本日ECBから発表されたユーロ圏住宅市場に関する分析レポート「ユーロ圏の住宅投資と住宅使用者コスト」(上記リンク先)のエッセンスは以下の通り:

  • ユーロ圏の住宅投資は、2022年第1四半期から2023年第4四半期にかけて約4%減少。特にドイツとフランスで大幅に減少。
  • 住宅投資減少の背景は、パンデミック中の建設コスト急上昇と、長期金利の大幅上昇/銀行の審査基準厳格化。
  • 住宅使用者コスト:以下6つの要因を勘案したネットコスト(収益は差し引く)の対住宅価格比率と住宅投資の関係を今回分析
    ①債務返済コスト、②機会損失(住宅以外の資産への投資から得られたはずの金利収入など)、③予想されるキャピタルゲイン、④LTV比率(債務返済コストに影響)、⑤各種税効果(固定資産税、債務返済に対する税控除など)、 ⑥保守および修理関連費用など
  • 今回の利上げ局面で、ドイツ(赤)の上昇が目立つ

  • 寄与度分析をすると、住宅使用者コストの最近の上昇は主に、期待キャピタルゲイン要因(青)のマイナス寄与(住宅価格値上がり)からプラス寄与(同下落)への転換と債務返済コスト上昇(赤)によって引き起こされている。
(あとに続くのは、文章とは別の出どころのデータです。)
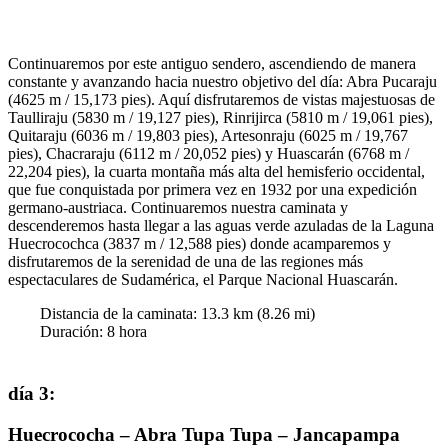
Continuaremos por este antiguo sendero, ascendiendo de manera
constante y avanzando hacia nuestro objetivo del día: Abra Pucaraju
(4625 m / 15,173 pies). Aquí disfrutaremos de vistas majestuosas de
Taulliraju (5830 m / 19,127 pies), Rinrijirca (5810 m / 19,061 pies),
Quitaraju (6036 m / 19,803 pies), Artesonraju (6025 m / 19,767
pies), Chacraraju (6112 m / 20,052 pies) y Huascarán (6768 m /
22,204 pies), la cuarta montaña más alta del hemisferio occidental,
que fue conquistada por primera vez en 1932 por una expedición
germano-austriaca. Continuaremos nuestra caminata y
descenderemos hasta llegar a las aguas verde azuladas de la Laguna
Huecrocochca (3837 m / 12,588 pies) donde acamparemos y
disfrutaremos de la serenidad de una de las regiones más
espectaculares de Sudamérica, el Parque Nacional Huascarán.
Distancia de la caminata:
13.3
km (
8.26
mi)
Duración
:
8
hora
día 3
:
Huecrococha – Abra Tupa Tupa – Jancapampa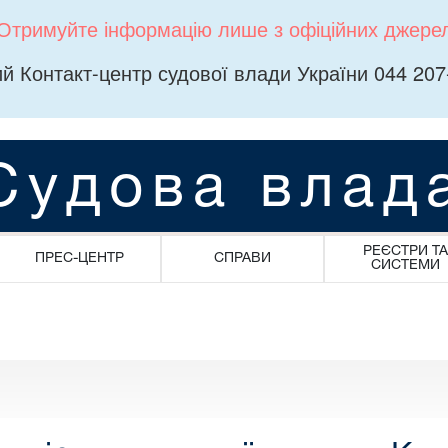
Отримуйте інформацію лише з офіційних джере
й Контакт-центр судової влади України 044 207
Судова влад
РЕЄСТРИ ТА
ПРЕС-ЦЕНТР
СПРАВИ
СИСТЕМИ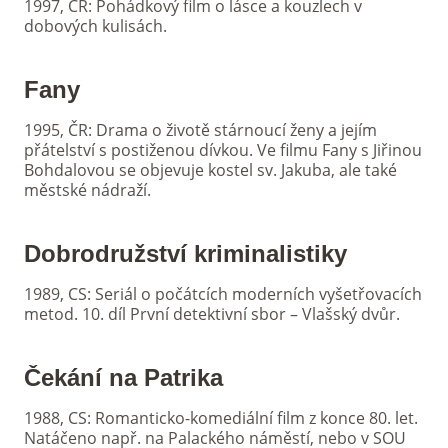
1997, ČR: Pohádkový film o lásce a kouzlech v
dobových kulisách.
Fany
1995, ČR: Drama o životě stárnoucí ženy a jejím
přátelství s postiženou dívkou. Ve filmu Fany s Jiřinou
Bohdalovou se objevuje kostel sv. Jakuba, ale také
městské nádraží.
Dobrodružství kriminalistiky
1989, CS: Seriál o počátcích moderních vyšetřovacích
metod. 10. díl První detektivní sbor – Vlašský dvůr.
Čekání na Patrika
1988, CS: Romanticko-komediální film z konce 80. let.
Natáčeno např. na Palackého náměstí, nebo v SOU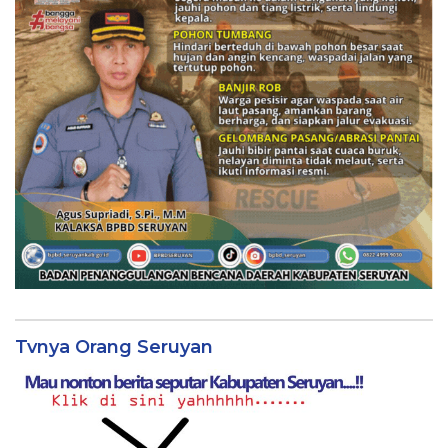
Tvnya Orang Seruyan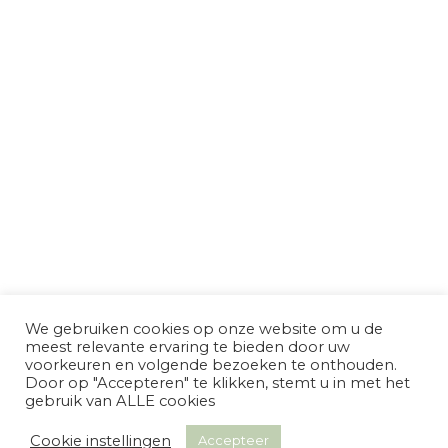
We gebruiken cookies op onze website om u de
meest relevante ervaring te bieden door uw
voorkeuren en volgende bezoeken te onthouden.
Door op "Accepteren" te klikken, stemt u in met het
gebruik van ALLE cookies
Cookie instellingen
Accepteer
  • 国別に見ると、ドイツでは特にキャピタルゲイン効果(青:住宅価格見通し悪化に伴うコスト押し上げ)が大きい。

  • ユーロ圏における住宅投資と住宅使用者コストの水準(変化率ではない)には比較的強い正の相関関係がある(住宅使用者コストの水準が高い局面で住宅投資が活発化しやすい)が、国別に見るとイタリアではかなり乖離が大きくなっている。
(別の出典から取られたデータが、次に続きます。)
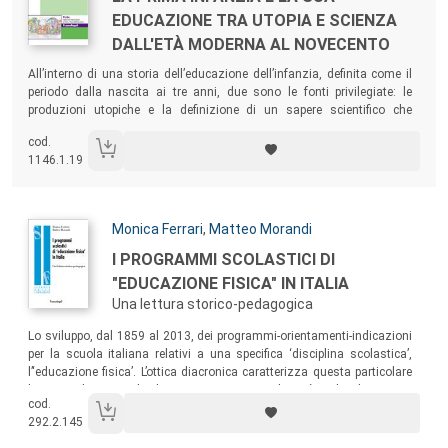
EDUCAZIONE TRA UTOPIA E SCIENZA
DALL'ETÀ MODERNA AL NOVECENTO
Sommario:
All’interno di una storia dell’educazione dell’infanzia, definita come il
periodo dalla nascita ai tre anni, due sono le fonti privilegiate: le
produzioni utopiche e la definizione di un sapere scientifico che
connotano sempre più l’età infantile secondo proprie accezioni e
cod.
aprono a sempre maggiori attenzioni educative.
1146.1.19
Autori:
Monica Ferrari
,
Matteo Morandi
Titolo:
I PROGRAMMI SCOLASTICI DI
"EDUCAZIONE FISICA" IN ITALIA
Una lettura storico-pedagogica
Sommario:
Lo sviluppo, dal 1859 al 2013, dei programmi-orientamenti-indicazioni
per la scuola italiana relativi a una specifica ‘disciplina scolastica’,
l’‘educazione fisica’. L’ottica diacronica caratterizza questa particolare
lettura pedagogica dei documenti normativi, che si è scelto di riportare
cod.
al fine di fornire a diverse tipologie di lettori occasioni di ulteriore
292.2.145
approfondimento.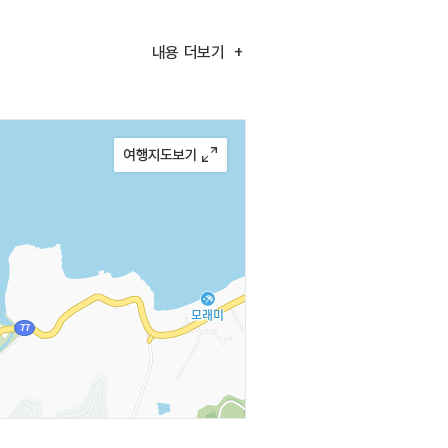
내용
더보기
  • ユーロ圏の住宅投資は、住宅使用者コストからモデルが示唆する水準を上回っている。今後住宅投資がモデルに収斂する方向で減少する可能性あり。
  • (利下げ局面間近で)債務返済コストは安定しつつあるが、キャピタルゲインはさらに減少する(コスト押し上げ圧力となる)可能性があるので、住宅使用者コストはまだ上昇するかも知れない。